Task to carry out: Transcribe the records in full; omit images.

Data for review:
=-=-=

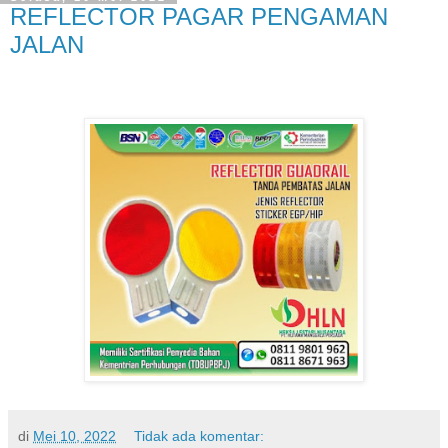
REFLECTOR PAGAR PENGAMAN
JALAN
di
Mei 10, 2022
Tidak ada komentar:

=-=-=

Answer for this exercise:
REFLECTOR PAGAR PENGAMAN
JALAN
di
Mei 10, 2022
Tidak ada komentar:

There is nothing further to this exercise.